What the exercise asks>
Copy out the data exactly as it appears, without a single image.

Task input>
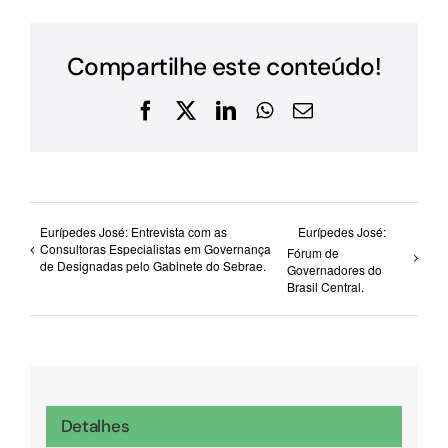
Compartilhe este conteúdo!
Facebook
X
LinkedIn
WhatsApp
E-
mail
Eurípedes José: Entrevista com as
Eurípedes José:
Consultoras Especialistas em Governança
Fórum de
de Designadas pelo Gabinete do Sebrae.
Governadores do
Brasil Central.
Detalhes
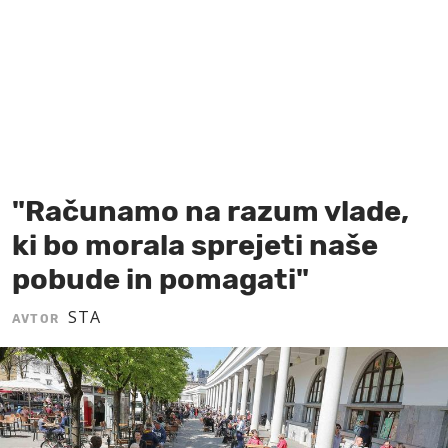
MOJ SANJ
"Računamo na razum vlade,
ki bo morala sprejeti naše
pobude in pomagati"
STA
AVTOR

Answer section>
Compartilhe este conteúdo!
Facebook
X
LinkedIn
WhatsApp
E-
mail
Eurípedes José: Entrevista com as
Eurípedes José:
Consultoras Especialistas em Governança
Fórum de
de Designadas pelo Gabinete do Sebrae.
Governadores do
Brasil Central.
Detalhes
MOJ SANJ
"Računamo na razum vlade,
ki bo morala sprejeti naše
pobude in pomagati"
STA
AVTOR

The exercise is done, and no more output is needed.